» **Data**
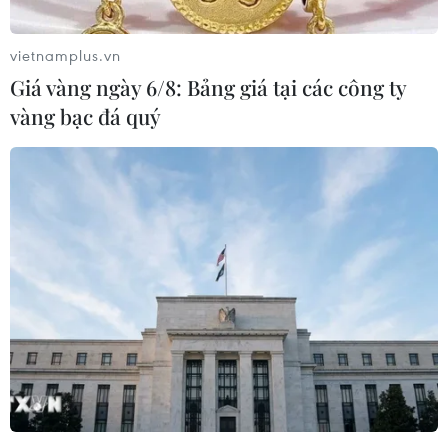
gian của Tổ chức Hiệp ước Bắc Đại Tây Dương
(NATO) nhằm giảm căng thẳng tại khu vực Đông
vietnamplus.vn
Địa Trung Hải.
Giá vàng ngày 6/8: Bảng giá tại các công ty
Tuyên bố của Bộ Ngoại giao Hy Lạp nêu rõ:
vàng bạc đá quý
"Thông tin được công bố khẳng định Hy Lạp và
Thổ Nhĩ Kỳ đã nhất trí tiến hành cái gọi là 'đàm
phán kỹ thuật' về giảm căng thẳng ở Đông Địa
Trung Hải không đúng với thực tế."
Tuyên bố nhấn mạnh việc giảm căng thẳng sẽ
chỉ diễn ra nếu Thổ Nhĩ Kỳ ngay lập tức rút toàn
bộ tàu ra khỏi thềm lục địa Hy Lạp.
Trước đó cùng ngày, Tổng thư ký NATO Jens
Stoltenberg thông báo hai nước đồng minh
trong NATO này đã nhất trí tiến hành các cuộc
đàm phán kỹ thuật nhằm thiết lập các cơ chế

» **Work instructions**
Everything from the line containing "Giá vàng ngày 6/8: Bảng giá tại các công ty" to the bottom of the listing is to be set down exactly; leave out all other lines.

» **Exercise result**
Giá vàng ngày 6/8: Bảng giá tại các công ty
Tuyên bố của Bộ Ngoại giao Hy Lạp nêu rõ:
vàng bạc đá quý
"Thông tin được công bố khẳng định Hy Lạp và
Thổ Nhĩ Kỳ đã nhất trí tiến hành cái gọi là 'đàm
phán kỹ thuật' về giảm căng thẳng ở Đông Địa
Trung Hải không đúng với thực tế."
Tuyên bố nhấn mạnh việc giảm căng thẳng sẽ
chỉ diễn ra nếu Thổ Nhĩ Kỳ ngay lập tức rút toàn
bộ tàu ra khỏi thềm lục địa Hy Lạp.
Trước đó cùng ngày, Tổng thư ký NATO Jens
Stoltenberg thông báo hai nước đồng minh
trong NATO này đã nhất trí tiến hành các cuộc
đàm phán kỹ thuật nhằm thiết lập các cơ chế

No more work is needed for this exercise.